L’air de rien, ce roman dépasse les 500 pages, et on ne s’ennuie jamais, même si certains passages ont tendance à être bavards. Surtout, ce roman fait naitre une attente quant à une future enquête, surtout avec une fin telle qu’elle est présentée, ouverte aussi bien sur ses conséquences que sur les relations entre Mara et Eva. Alors, dites-moi, quand est prévue la prochaine enquête ?

Un jour viendra de Giulia Caminito

Editeur Gallmeister

Traductrice : Laura Brignon

Les éditions Gallmeister quittent le continent américain pour publier des romans issus d’autres endroits du monde. Ils débutent cette nouvelle aventure par l’Italie avec deux romans, Un jour viendra de Giulia Caminito à classer plutôt en littérature et L’Île des âmes de Piergiorgio Pulixi dont nous parlerons bientôt.
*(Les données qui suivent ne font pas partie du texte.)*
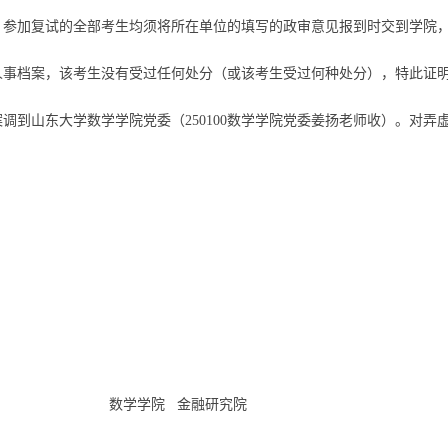
。参加复试的全部考生均须将所在单位的填写的政审意见报到时交到学院，
人事档案，该考生没有受过任何处分（或该考生受过何种处分），特此证明
调到山东大学数学学院党委（250100数学学院党委姜扬老师收）。对
学学院 金融研究院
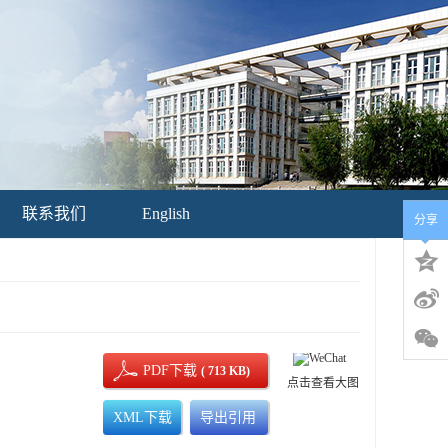
联系我们
English
分享
PDF下载
( 713 KB)
点击查看大图
XML下载
导出引用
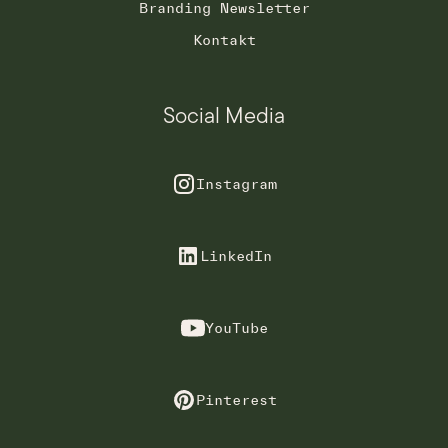
Branding Newsletter
Kontakt
Social Media
Instagram
LinkedIn
YouTube
Pinterest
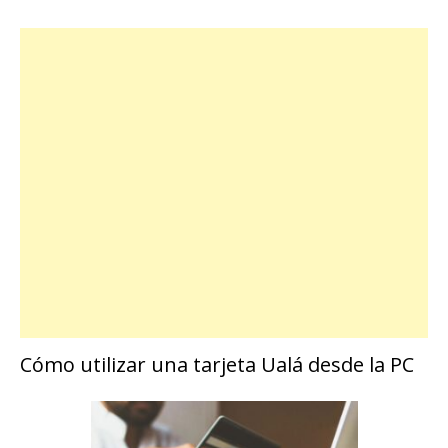
Cómo utilizar una tarjeta Ualá desde la PC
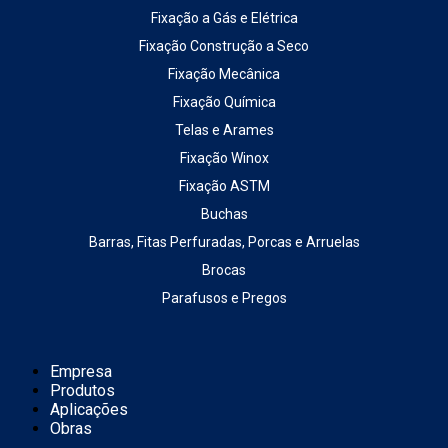
Fixação a Gás e Elétrica
Fixação Construção a Seco
Fixação Mecânica
Fixação Química
Telas e Arames
Fixação Winox
Fixação ASTM
Buchas
Barras, Fitas Perfuradas, Porcas e Arruelas
Brocas
Parafusos e Pregos
Empresa
Produtos
Aplicações
Obras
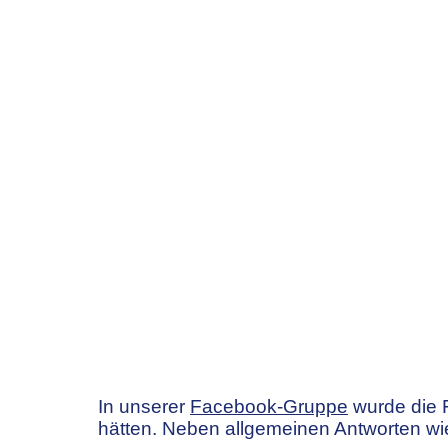
Leben
In unserer
Facebook-Gruppe
wurde die F
hätten. Neben allgemeinen Antworten wie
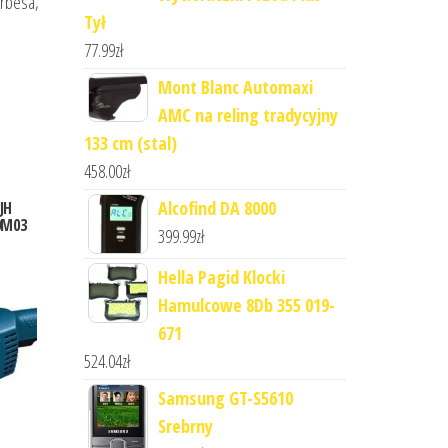
orbesa,
Tył
77.99
zł
Mont Blanc Automaxi
AMC na reling tradycyjny
133 cm (stal)
458.00
zł
Alcofind DA 8000
JH
0M03
399.99
zł
Hella Pagid Klocki
Hamulcowe 8Db 355 019-
671
524.04
zł
Samsung GT-S5610
Srebrny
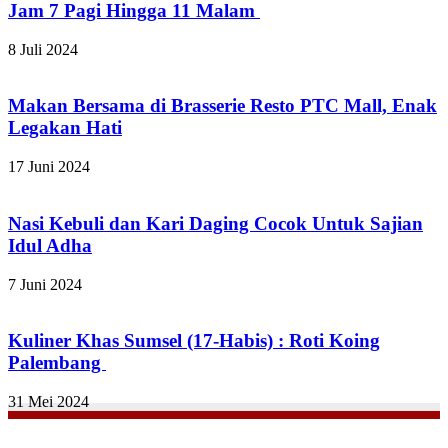
Jam 7 Pagi Hingga 11 Malam
8 Juli 2024
Makan Bersama di Brasserie Resto PTC Mall, Enak
Legakan Hati
17 Juni 2024
Nasi Kebuli dan Kari Daging Cocok Untuk Sajian
Idul Adha
7 Juni 2024
Kuliner Khas Sumsel (17-Habis) : Roti Koing
Palembang
31 Mei 2024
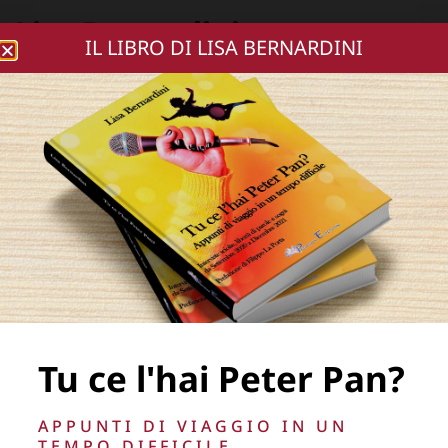
Lisa Bernardini
IL LIBRO DI LISA BERNARDINI
premio italia
carriere eccellenti
Home
»
premio italia carriere eccellenti
Tu ce l'hai Peter Pan?
APPUNTI DI VIAGGIO IN UN
TEMPO DIFFICILE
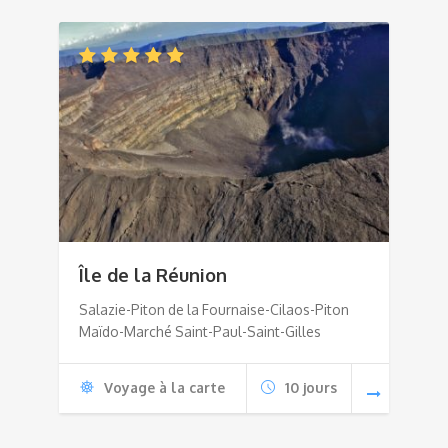
Île de la Réunion
Salazie-Piton de la Fournaise-Cilaos-Piton
Maïdo-Marché Saint-Paul-Saint-Gilles
Voyage à la carte
10 jours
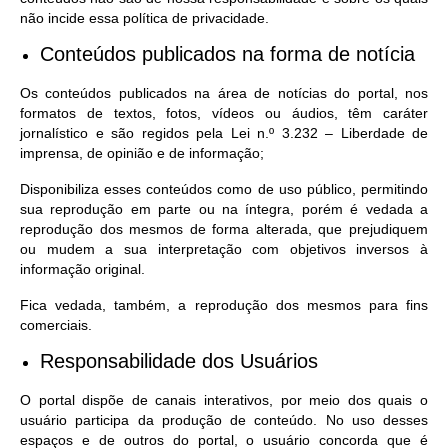
não incide essa política de privacidade.
Conteúdos publicados na forma de notícia
Os conteúdos publicados na área de notícias do portal, nos
formatos de textos, fotos, vídeos ou áudios, têm caráter
jornalístico e são regidos pela Lei n.º 3.232 – Liberdade de
imprensa, de opinião e de informação;
Disponibiliza esses conteúdos como de uso público, permitindo
sua reprodução em parte ou na íntegra, porém é vedada a
reprodução dos mesmos de forma alterada, que prejudiquem
ou mudem a sua interpretação com objetivos inversos à
informação original.
Fica vedada, também, a reprodução dos mesmos para fins
comerciais.
Responsabilidade dos Usuários
O portal dispõe de canais interativos, por meio dos quais o
usuário participa da produção de conteúdo. No uso desses
espaços e de outros do portal, o usuário concorda que é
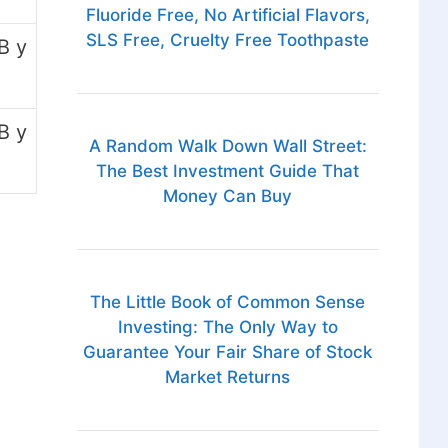
Fluoride Free, No Artificial Flavors,
SLS Free, Cruelty Free Toothpaste
B y
B y
A Random Walk Down Wall Street:
The Best Investment Guide That
Money Can Buy
The Little Book of Common Sense
Investing: The Only Way to
Guarantee Your Fair Share of Stock
Market Returns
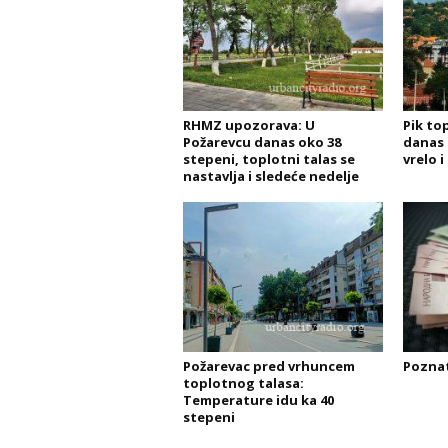
RHMZ upozorava: U
Pik top
Požarevcu danas oko 38
danas 
stepeni, toplotni talas se
vrelo 
nastavlja i sledeće nedelje
Požarevac pred vrhuncem
Poznat
toplotnog talasa:
Temperature idu ka 40
stepeni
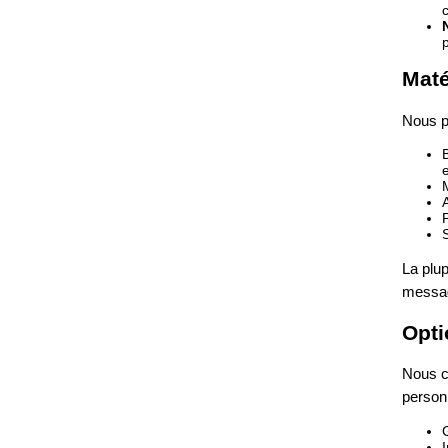
c
Maté
Nous pr
La plu
messag
Opti
Nous c
person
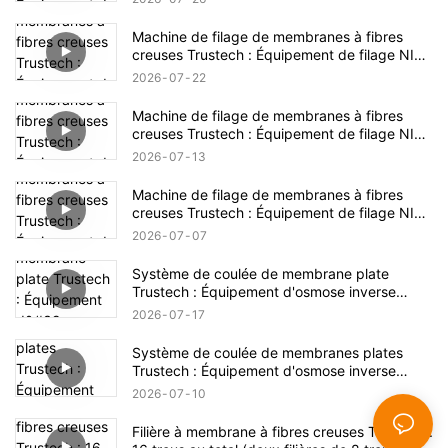
Machine de filage de membranes à fibres
creuses Trustech : Équipement de filage NIPS
dévoilé (17)
2026
07
22
Machine de filage de membranes à fibres
creuses Trustech : Équipement de filage NIPS
dévoilé (16)
2026
07
13
Machine de filage de membranes à fibres
creuses Trustech : Équipement de filage NIPS
dévoilé (15)
2026
07
07
Système de coulée de membrane plate
Trustech : Équipement d'osmose inverse
dévoilé (XIV)
2026
07
17
Système de coulée de membranes plates
Trustech : Équipement d'osmose inverse
dévoilé (XIII)
2026
07
10
Filière à membrane à fibres creuses Trustech :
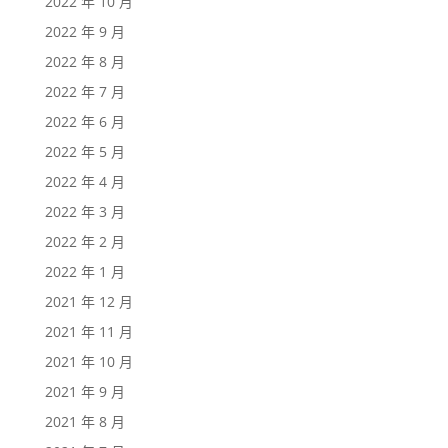
2022 年 10 月
2022 年 9 月
2022 年 8 月
2022 年 7 月
2022 年 6 月
2022 年 5 月
2022 年 4 月
2022 年 3 月
2022 年 2 月
2022 年 1 月
2021 年 12 月
2021 年 11 月
2021 年 10 月
2021 年 9 月
2021 年 8 月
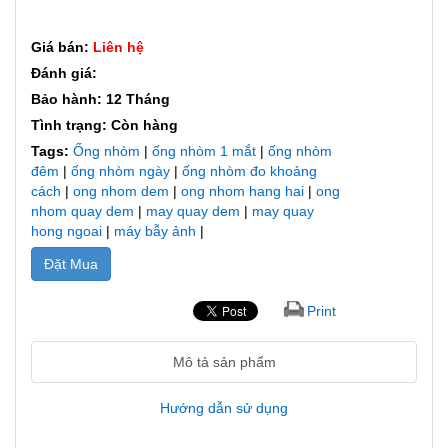
Giá bán:
Liên hệ
Đánh giá:
Bảo hành: 12 Tháng
Tình trạng: Còn hàng
Tags:
Ống nhòm
|
ống nhòm 1 mắt
|
ống nhòm
đêm
|
ống nhòm ngày
|
ống nhòm đo khoảng
cách
|
ong nhom dem
|
ong nhom hang hai
|
ong
nhom quay dem
|
may quay dem
|
may quay
hong ngoai
|
máy bẫy ảnh
|
Đặt Mua
Print
Mô tả sản phẩm
Hướng dẫn sử dụng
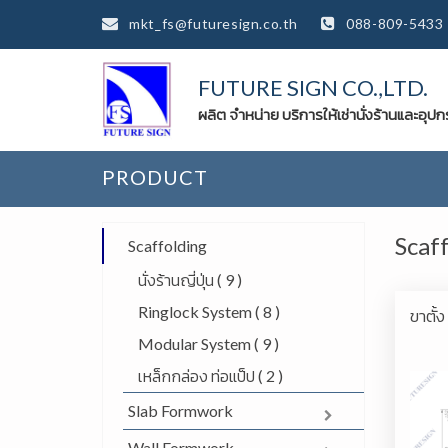
mkt_fs@futuresign.co.th
088-809-5433
FUTURE SIGN CO.,LTD.
ผลิต จำหน่าย บริการให้เช่านั่งร้านและอุป
PRODUCT
Scaf
Scaffolding
นั่งร้านญี่ปุ่น ( 9 )
Ringlock System ( 8 )
ขาตั้ง
Modular System ( 9 )
เหล็กกล่อง ท่อแป็ป ( 2 )
Slab Formwork
Wall Formwork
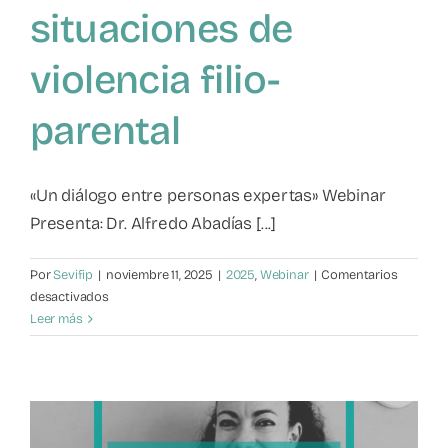
situaciones de
Mapa de recursos
violencia filio-
Observatorio VFP
parental
Contacto
«Un diálogo entre personas expertas» Webinar
Presenta: Dr. Alfredo Abadías [...]
Por
Sevifip
|
noviembre 11, 2025
|
2025
,
Webinar
|
Comentarios
en
desactivados
Buenas
Leer más
prácticas
profesionales
en
la
atención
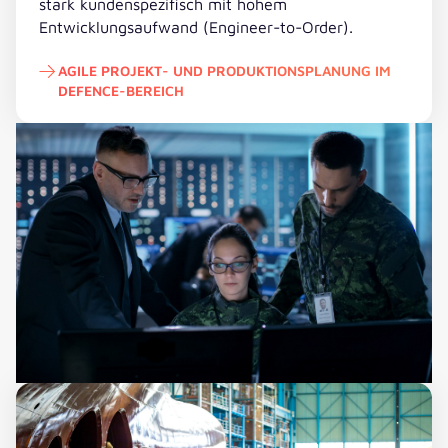
stark kundenspezifisch mit hohem
Entwicklungsaufwand (Engineer-to-Order).
AGILE PROJEKT- UND PRODUKTIONSPLANUNG IM
DEFENCE-BEREICH
Agile Projekt- und Produktionsplanung im Defence-Berei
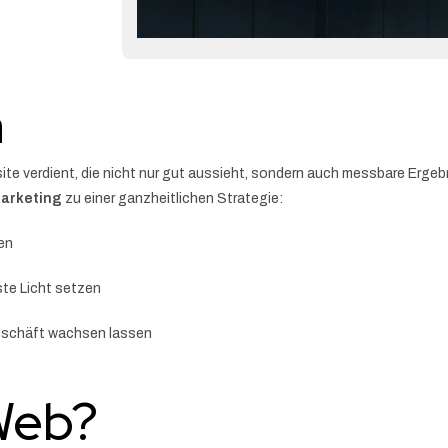
n
te verdient, die nicht nur gut aussieht, sondern auch messbare Ergebn
Marketing
zu einer ganzheitlichen Strategie:
en
te Licht setzen
Geschäft wachsen lassen
Web?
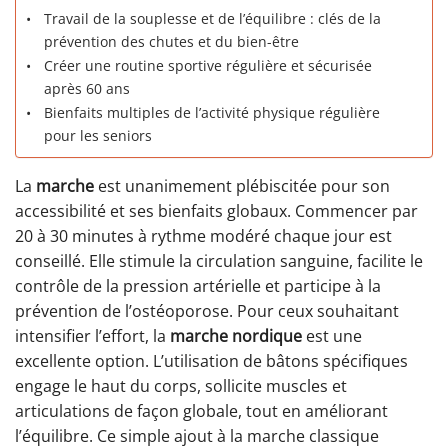
Travail de la souplesse et de l’équilibre : clés de la
prévention des chutes et du bien-être
Créer une routine sportive régulière et sécurisée
après 60 ans
Bienfaits multiples de l’activité physique régulière
pour les seniors
La
marche
est unanimement plébiscitée pour son
accessibilité et ses bienfaits globaux. Commencer par
20 à 30 minutes à rythme modéré chaque jour est
conseillé. Elle stimule la circulation sanguine, facilite le
contrôle de la pression artérielle et participe à la
prévention de l’ostéoporose. Pour ceux souhaitant
intensifier l’effort, la
marche nordique
est une
excellente option. L’utilisation de bâtons spécifiques
engage le haut du corps, sollicite muscles et
articulations de façon globale, tout en améliorant
l’équilibre. Ce simple ajout à la marche classique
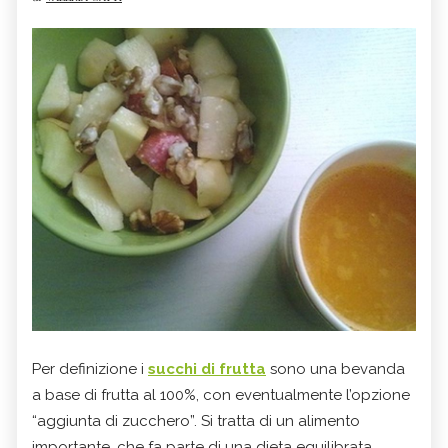
Per definizione i
succhi di frutta
sono una bevanda
a base di frutta al 100%, con eventualmente l’opzione
“aggiunta di zucchero”. Si tratta di un alimento
importante, che fa parte di una dieta equilibrata.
Le roman commence par un prologue terrible et donne le ton pour le reste de cette histoire. Nicola est présenté comme un garçon fragile, cherchant à se faire oublier des autres, préférant rester dans les ombres plutôt que d’affronter la lumière du jour. Lupo est tout son contraire, fort, imposant ; par sa stature, il se considère comme responsable de son petit frère, si frêle, et s’est donné comme mission de le protéger. Sur les bords du Misa, Nicola fait face à Lupo, armé d’un fusil et lui tire dessus.

Il faut dire que la famille Ceresa traine une mauvaise réputation, comme si elle attirait le mauvais sort. Luigi est le boulanger du village, sa femme Violante est aveugle, et sa famille a vu plusieurs de ses enfants mourir. Leur vie est rude, et laisse peu de place à l’amour familial. Les troubles qui secouent l’Italie en ce début du vingtième siècle vont être exacerbés par l’arrivée de la première guerre mondiale.

Par chapitres alternés, l’auteure nous plonge dans la vie d’un couvent dirigé par Sœur Adélaïde qui vient de se suicider par pendaison. Par tirage au sort, Sœur Clara va être désignée pour prendre sa place et dévoiler aux autres sœurs son caractère dur, lié à ses origines. Ce monde de silence et de foi cache en réalité un terrible secret qui va toucher le village et la famille Ceresa.

Il est surprenant de lire que ce roman n’est que le deuxième de cette jeune auteure italienne, tant l’intrigue est complexe et maitrisée. Situé dans un pays que je connais peu, parlant d’une période trouble de l’histoire italienne, il vaut mieux lire les notes de l’auteur et de l’éditeur situées à la fin du roman. Cela permet de nous éclairer sur le contexte et les positions prises par tous les personnages.

Car Un jour viendra est un roman qui nécessite des efforts pour se resituer dans le temps et dans l’espace. Ne précisant jamais quand les chapitres si situent dans le temps, il est parfois difficile de se raccrocher à l’intrigue. La façon de mener cette histoire est aussi originale puisque les secrets se dévoilent au hasard des scènes, sans qu’il n’y ait de logique dans la construction. Les lecteurs cartésiens, comme moi, se retrouveront désarçonnés.

Reste que la plume de Giulia Caminito se révèle à la fois originale et magnifique. L’écriture se montre descriptive et poétique, noire quand il le faut, quand il s’agit de décrire un décor ou la nature environnante. Elle se met en retrait et devient factuelle quand elle montre les actions des personnages, ne donnant aucune information sur les émotions. Enfin, les dialogues sont insérés dans la narration sans indication, et peut surprendre.

Malgré la beauté du texte, la noirceur du contexte, mon impression est tout de même en dents de scie. J’ai été ébahi par certains passages et regretté que le roman se révèle si difficile à suivre, par manque de visibilité. Il aurait été intéressant d’indiquer quand les scènes se déroulent et donner un peu plus de détail sur le contexte historique. Le roman creuse tout de même beaucoup de thèmes, de la loyauté fraternelle à la destinée, la religion, l’anarchie, les décisions politiques et on en ressort avec l’impression que cette période du début du vingtième siècle a été déterminante pour l’histoire de l’Italie et que le peuple, qui avait les cartes de son avenir entre les mains, s’est trompé.